Abbreviation near end of Table cell not found

General comments and questions. Technical support.
Post Reply
Alan
Posts: 274
Joined: Wed Jul 24, 2002 11:57 am
Location: TN USA

Abbreviation near end of Table cell not found

Post by Alan »

I have developed a Find with string to locate most abbreviations (text ending in a period) that have a printing character immediately following, string follows:
|(.)([!^w^#^11^8203^8239^65279^p"])|[!^11^8203^p]
It works except when the period has 1 character after it in a Table cell as seen in the example following:
oz.)
When I completely remove the Right conditional (|[!^11^8203^p]) the abbreviation is found in the Table cell.

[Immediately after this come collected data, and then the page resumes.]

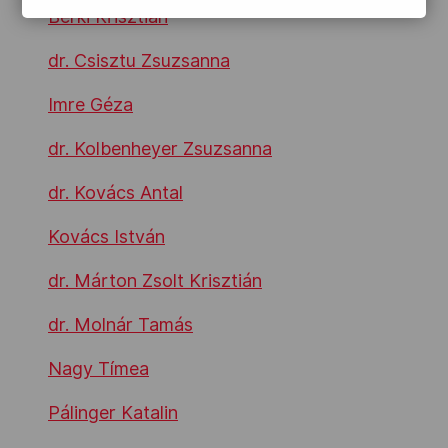
Berki Krisztián
dr. Csisztu Zsuzsanna
Imre Géza
dr. Kolbenheyer Zsuzsanna
dr. Kovács Antal
Kovács István
dr. Márton Zsolt Krisztián
dr. Molnár Tamás
Nagy Tímea
Pálinger Katalin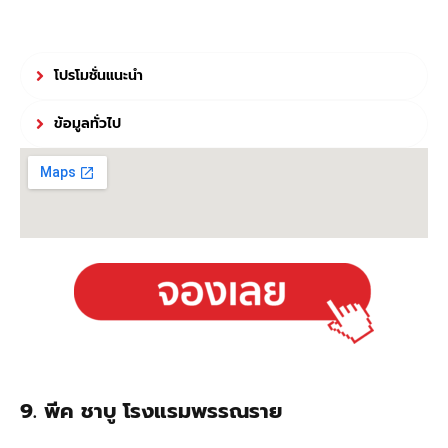
โปรโมชั่นแนะนำ
ข้อมูลทั่วไป
9. พีค ชาบู โรงแรมพรรณราย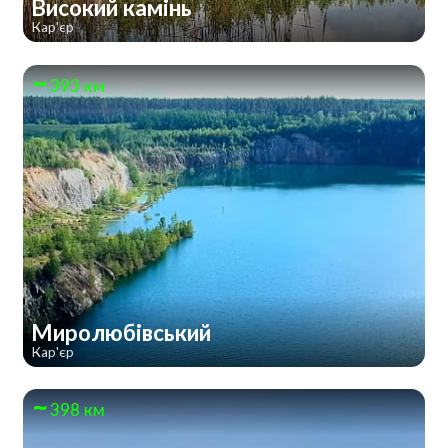
Високий камінь
Кар'єр
393 км
Миролюбівський
Кар'єр
398 км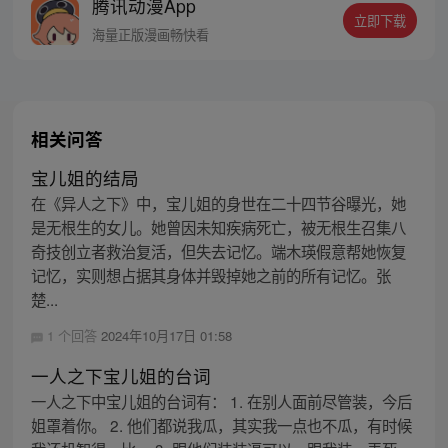
腾讯动漫App
立即下载
海量正版漫画畅快看
相关问答
宝儿姐的结局
在《异人之下》中，宝儿姐的身世在二十四节谷曝光，她
是无根生的女儿。她曾因未知疾病死亡，被无根生召集八
奇技创立者救治复活，但失去记忆。端木瑛假意帮她恢复
记忆，实则想占据其身体并毁掉她之前的所有记忆。张
楚...
1 个回答
2024年10月17日 01:58
一人之下宝儿姐的台词
一人之下中宝儿姐的台词有： 1. 在别人面前尽管装，今后
姐罩着你。 2. 他们都说我瓜，其实我一点也不瓜，有时候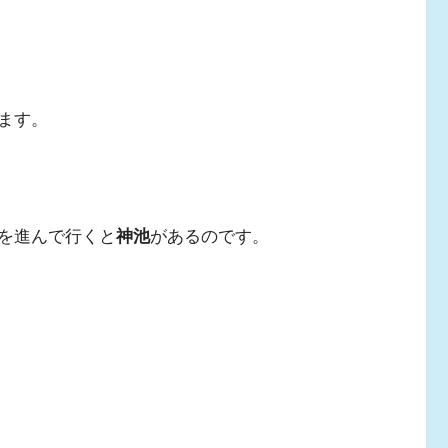
ます。
を進んで行くと
神池
があるのです。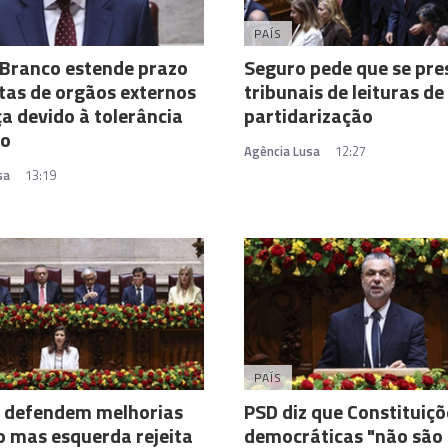
PAÍS
Branco estende prazo
Seguro pede que se pr
stas de orgãos externos
tribunais de leituras de
ça devido à tolerância
partidarização
to
Agência Lusa
12:27
sa
13:19
PAÍS
S defendem melhorias
PSD diz que Constituiçõ
o mas esquerda rejeita
democráticas "não são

That Right conditional is there to weed out the many finds of end of paragraph sentences ending in a period and marked text which would give me an overwhelming number of results. What can I do to get this Find with string to work in normal text as it currently does and in the above Table cell example?
Atlantis 5
Windows 11 Pro for Workstations
User avatar
admin
Site Admin
Posts: 2926
Joined: Wed Jun 05, 2002 10:48 pm
Contact:

Post by admin »

I don't quite understand how to use your regex. Could you please compose a short sample document (with a table) to search for your pattern?
Alan
Posts: 274
Joined: Wed Jul 24, 2002 11:57 am
Location: TN USA

Post by Alan »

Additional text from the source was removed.